Provided information: Begin
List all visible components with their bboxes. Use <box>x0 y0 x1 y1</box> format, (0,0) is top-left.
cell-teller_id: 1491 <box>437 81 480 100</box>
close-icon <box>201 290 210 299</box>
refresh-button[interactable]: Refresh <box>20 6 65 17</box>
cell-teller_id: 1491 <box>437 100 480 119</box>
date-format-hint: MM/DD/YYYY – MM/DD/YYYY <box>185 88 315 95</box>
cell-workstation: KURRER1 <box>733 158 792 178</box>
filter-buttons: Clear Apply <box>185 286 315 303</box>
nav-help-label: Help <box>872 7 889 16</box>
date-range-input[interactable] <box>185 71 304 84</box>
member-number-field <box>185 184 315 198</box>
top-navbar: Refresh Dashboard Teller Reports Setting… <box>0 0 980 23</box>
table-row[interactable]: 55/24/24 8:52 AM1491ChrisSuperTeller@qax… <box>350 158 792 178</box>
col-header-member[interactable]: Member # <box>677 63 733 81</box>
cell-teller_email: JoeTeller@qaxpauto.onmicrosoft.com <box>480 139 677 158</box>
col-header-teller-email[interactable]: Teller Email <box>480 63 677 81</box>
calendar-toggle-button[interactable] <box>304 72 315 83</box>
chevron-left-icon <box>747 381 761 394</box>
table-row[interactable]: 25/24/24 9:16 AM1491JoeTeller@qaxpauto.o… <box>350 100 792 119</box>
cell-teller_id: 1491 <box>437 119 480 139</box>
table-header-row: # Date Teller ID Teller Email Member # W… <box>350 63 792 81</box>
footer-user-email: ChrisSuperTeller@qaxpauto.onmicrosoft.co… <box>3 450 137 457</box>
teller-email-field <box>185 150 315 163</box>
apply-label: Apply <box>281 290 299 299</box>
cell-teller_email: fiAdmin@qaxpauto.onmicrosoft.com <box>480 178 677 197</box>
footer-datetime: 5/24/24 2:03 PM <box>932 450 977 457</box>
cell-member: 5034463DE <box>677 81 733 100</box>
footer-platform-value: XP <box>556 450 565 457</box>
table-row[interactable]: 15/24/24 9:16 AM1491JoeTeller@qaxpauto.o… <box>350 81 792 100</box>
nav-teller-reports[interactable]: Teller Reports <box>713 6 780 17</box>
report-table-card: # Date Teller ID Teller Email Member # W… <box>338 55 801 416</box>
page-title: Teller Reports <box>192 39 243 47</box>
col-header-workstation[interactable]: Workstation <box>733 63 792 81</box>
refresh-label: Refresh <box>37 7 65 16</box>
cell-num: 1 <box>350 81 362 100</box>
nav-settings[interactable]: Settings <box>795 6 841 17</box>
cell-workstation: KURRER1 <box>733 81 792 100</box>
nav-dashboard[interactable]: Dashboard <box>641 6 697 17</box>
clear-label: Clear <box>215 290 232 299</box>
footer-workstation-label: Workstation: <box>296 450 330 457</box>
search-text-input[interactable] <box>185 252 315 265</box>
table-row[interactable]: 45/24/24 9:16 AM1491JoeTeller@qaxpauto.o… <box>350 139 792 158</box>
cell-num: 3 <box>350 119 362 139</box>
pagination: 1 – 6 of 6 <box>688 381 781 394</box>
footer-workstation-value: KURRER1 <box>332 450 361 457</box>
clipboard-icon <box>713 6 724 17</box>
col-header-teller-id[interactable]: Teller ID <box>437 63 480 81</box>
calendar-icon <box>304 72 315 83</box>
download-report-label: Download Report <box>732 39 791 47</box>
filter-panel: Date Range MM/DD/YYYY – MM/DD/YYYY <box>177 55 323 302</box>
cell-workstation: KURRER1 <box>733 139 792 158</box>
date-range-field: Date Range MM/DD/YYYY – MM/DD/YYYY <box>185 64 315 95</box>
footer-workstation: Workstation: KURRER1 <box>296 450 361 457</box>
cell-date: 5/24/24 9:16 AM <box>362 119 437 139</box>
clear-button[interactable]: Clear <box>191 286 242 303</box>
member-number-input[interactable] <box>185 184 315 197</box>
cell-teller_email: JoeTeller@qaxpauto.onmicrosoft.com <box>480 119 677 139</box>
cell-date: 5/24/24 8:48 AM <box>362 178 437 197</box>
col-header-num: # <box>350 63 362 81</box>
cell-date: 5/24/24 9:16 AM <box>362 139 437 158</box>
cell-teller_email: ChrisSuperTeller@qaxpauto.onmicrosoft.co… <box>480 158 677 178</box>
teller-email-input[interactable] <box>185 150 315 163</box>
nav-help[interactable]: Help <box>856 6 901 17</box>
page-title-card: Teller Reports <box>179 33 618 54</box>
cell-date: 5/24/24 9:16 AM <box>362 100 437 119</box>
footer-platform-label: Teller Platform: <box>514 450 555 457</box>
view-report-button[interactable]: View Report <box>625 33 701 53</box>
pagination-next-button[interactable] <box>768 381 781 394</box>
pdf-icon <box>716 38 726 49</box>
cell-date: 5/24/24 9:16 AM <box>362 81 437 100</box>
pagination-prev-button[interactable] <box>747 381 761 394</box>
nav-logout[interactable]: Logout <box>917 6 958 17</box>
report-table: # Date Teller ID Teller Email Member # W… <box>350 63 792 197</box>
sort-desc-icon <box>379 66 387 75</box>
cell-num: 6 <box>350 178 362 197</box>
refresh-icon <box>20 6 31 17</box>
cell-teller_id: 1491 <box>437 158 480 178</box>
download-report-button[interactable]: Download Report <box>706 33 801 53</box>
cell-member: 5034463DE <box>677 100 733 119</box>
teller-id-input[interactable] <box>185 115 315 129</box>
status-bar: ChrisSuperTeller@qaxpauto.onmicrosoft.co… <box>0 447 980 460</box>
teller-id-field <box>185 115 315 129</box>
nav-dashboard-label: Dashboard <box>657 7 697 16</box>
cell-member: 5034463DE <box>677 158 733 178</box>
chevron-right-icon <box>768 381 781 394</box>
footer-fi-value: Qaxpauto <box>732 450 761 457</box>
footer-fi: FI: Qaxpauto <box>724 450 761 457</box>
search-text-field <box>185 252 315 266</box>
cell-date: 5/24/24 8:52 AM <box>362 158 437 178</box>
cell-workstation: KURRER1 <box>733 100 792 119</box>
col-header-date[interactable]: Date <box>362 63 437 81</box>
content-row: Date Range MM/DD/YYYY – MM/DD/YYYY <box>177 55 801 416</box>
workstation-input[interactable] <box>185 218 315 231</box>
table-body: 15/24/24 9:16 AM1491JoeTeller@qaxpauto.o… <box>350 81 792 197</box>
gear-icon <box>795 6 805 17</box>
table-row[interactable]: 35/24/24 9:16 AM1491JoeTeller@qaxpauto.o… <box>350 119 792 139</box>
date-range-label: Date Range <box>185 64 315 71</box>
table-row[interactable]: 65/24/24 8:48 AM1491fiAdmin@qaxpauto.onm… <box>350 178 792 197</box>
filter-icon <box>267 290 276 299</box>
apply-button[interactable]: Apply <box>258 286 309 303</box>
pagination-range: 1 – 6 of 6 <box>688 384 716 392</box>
Provided information: End
Work order: Return the material above unaltered. Include every line.

Final answer:
List all visible components with their bboxes. Use <box>x0 y0 x1 y1</box> format, (0,0) is top-left.
cell-teller_id: 1491 <box>437 81 480 100</box>
close-icon <box>201 290 210 299</box>
refresh-button[interactable]: Refresh <box>20 6 65 17</box>
cell-teller_id: 1491 <box>437 100 480 119</box>
date-format-hint: MM/DD/YYYY – MM/DD/YYYY <box>185 88 315 95</box>
cell-workstation: KURRER1 <box>733 158 792 178</box>
filter-buttons: Clear Apply <box>185 286 315 303</box>
nav-help-label: Help <box>872 7 889 16</box>
date-range-input[interactable] <box>185 71 304 84</box>
member-number-field <box>185 184 315 198</box>
top-navbar: Refresh Dashboard Teller Reports Setting… <box>0 0 980 23</box>
table-row[interactable]: 55/24/24 8:52 AM1491ChrisSuperTeller@qax… <box>350 158 792 178</box>
col-header-member[interactable]: Member # <box>677 63 733 81</box>
cell-teller_email: JoeTeller@qaxpauto.onmicrosoft.com <box>480 139 677 158</box>
col-header-teller-email[interactable]: Teller Email <box>480 63 677 81</box>
calendar-toggle-button[interactable] <box>304 72 315 83</box>
chevron-left-icon <box>747 381 761 394</box>
table-row[interactable]: 25/24/24 9:16 AM1491JoeTeller@qaxpauto.o… <box>350 100 792 119</box>
cell-teller_id: 1491 <box>437 119 480 139</box>
table-header-row: # Date Teller ID Teller Email Member # W… <box>350 63 792 81</box>
footer-user-email: ChrisSuperTeller@qaxpauto.onmicrosoft.co… <box>3 450 137 457</box>
teller-email-field <box>185 150 315 163</box>
apply-label: Apply <box>281 290 299 299</box>
cell-teller_email: fiAdmin@qaxpauto.onmicrosoft.com <box>480 178 677 197</box>
footer-datetime: 5/24/24 2:03 PM <box>932 450 977 457</box>
cell-member: 5034463DE <box>677 81 733 100</box>
footer-platform-value: XP <box>556 450 565 457</box>
table-row[interactable]: 15/24/24 9:16 AM1491JoeTeller@qaxpauto.o… <box>350 81 792 100</box>
nav-teller-reports[interactable]: Teller Reports <box>713 6 780 17</box>
report-table-card: # Date Teller ID Teller Email Member # W… <box>338 55 801 416</box>
page-title: Teller Reports <box>192 39 243 47</box>
col-header-workstation[interactable]: Workstation <box>733 63 792 81</box>
refresh-label: Refresh <box>37 7 65 16</box>
cell-num: 1 <box>350 81 362 100</box>
nav-settings[interactable]: Settings <box>795 6 841 17</box>
cell-workstation: KURRER1 <box>733 81 792 100</box>
nav-dashboard[interactable]: Dashboard <box>641 6 697 17</box>
clear-label: Clear <box>215 290 232 299</box>
footer-workstation-label: Workstation: <box>296 450 330 457</box>
search-text-input[interactable] <box>185 252 315 265</box>
table-row[interactable]: 45/24/24 9:16 AM1491JoeTeller@qaxpauto.o… <box>350 139 792 158</box>
cell-num: 3 <box>350 119 362 139</box>
pagination: 1 – 6 of 6 <box>688 381 781 394</box>
footer-workstation-value: KURRER1 <box>332 450 361 457</box>
clipboard-icon <box>713 6 724 17</box>
col-header-teller-id[interactable]: Teller ID <box>437 63 480 81</box>
calendar-icon <box>304 72 315 83</box>
download-report-label: Download Report <box>732 39 791 47</box>
filter-panel: Date Range MM/DD/YYYY – MM/DD/YYYY <box>177 55 323 302</box>
cell-workstation: KURRER1 <box>733 139 792 158</box>
date-range-field: Date Range MM/DD/YYYY – MM/DD/YYYY <box>185 64 315 95</box>
footer-workstation: Workstation: KURRER1 <box>296 450 361 457</box>
cell-date: 5/24/24 9:16 AM <box>362 119 437 139</box>
clear-button[interactable]: Clear <box>191 286 242 303</box>
member-number-input[interactable] <box>185 184 315 197</box>
cell-teller_email: JoeTeller@qaxpauto.onmicrosoft.com <box>480 119 677 139</box>
cell-date: 5/24/24 8:48 AM <box>362 178 437 197</box>
col-header-num: # <box>350 63 362 81</box>
cell-date: 5/24/24 9:16 AM <box>362 139 437 158</box>
cell-teller_email: ChrisSuperTeller@qaxpauto.onmicrosoft.co… <box>480 158 677 178</box>
teller-email-input[interactable] <box>185 150 315 163</box>
nav-help[interactable]: Help <box>856 6 901 17</box>
page-title-card: Teller Reports <box>179 33 618 54</box>
cell-date: 5/24/24 9:16 AM <box>362 100 437 119</box>
footer-platform-label: Teller Platform: <box>514 450 555 457</box>
view-report-button[interactable]: View Report <box>625 33 701 53</box>
pagination-next-button[interactable] <box>768 381 781 394</box>
pdf-icon <box>716 38 726 49</box>
cell-date: 5/24/24 9:16 AM <box>362 81 437 100</box>
pagination-prev-button[interactable] <box>747 381 761 394</box>
nav-logout[interactable]: Logout <box>917 6 958 17</box>
report-table: # Date Teller ID Teller Email Member # W… <box>350 63 792 197</box>
sort-desc-icon <box>379 66 387 75</box>
cell-num: 6 <box>350 178 362 197</box>
refresh-icon <box>20 6 31 17</box>
cell-teller_id: 1491 <box>437 158 480 178</box>
download-report-button[interactable]: Download Report <box>706 33 801 53</box>
cell-member: 5034463DE <box>677 100 733 119</box>
teller-id-input[interactable] <box>185 115 315 129</box>
status-bar: ChrisSuperTeller@qaxpauto.onmicrosoft.co… <box>0 447 980 460</box>
teller-id-field <box>185 115 315 129</box>
nav-dashboard-label: Dashboard <box>657 7 697 16</box>
cell-member: 5034463DE <box>677 158 733 178</box>
chevron-right-icon <box>768 381 781 394</box>
footer-fi-value: Qaxpauto <box>732 450 761 457</box>
footer-fi: FI: Qaxpauto <box>724 450 761 457</box>
search-text-field <box>185 252 315 266</box>
cell-date: 5/24/24 8:52 AM <box>362 158 437 178</box>
cell-workstation: KURRER1 <box>733 100 792 119</box>
col-header-date[interactable]: Date <box>362 63 437 81</box>
content-row: Date Range MM/DD/YYYY – MM/DD/YYYY <box>177 55 801 416</box>
workstation-input[interactable] <box>185 218 315 231</box>
table-body: 15/24/24 9:16 AM1491JoeTeller@qaxpauto.o… <box>350 81 792 197</box>
gear-icon <box>795 6 805 17</box>
table-row[interactable]: 35/24/24 9:16 AM1491JoeTeller@qaxpauto.o… <box>350 119 792 139</box>
date-range-label: Date Range <box>185 64 315 71</box>
table-row[interactable]: 65/24/24 8:48 AM1491fiAdmin@qaxpauto.onm… <box>350 178 792 197</box>
filter-icon <box>267 290 276 299</box>
apply-button[interactable]: Apply <box>258 286 309 303</box>
pagination-range: 1 – 6 of 6 <box>688 384 716 392</box>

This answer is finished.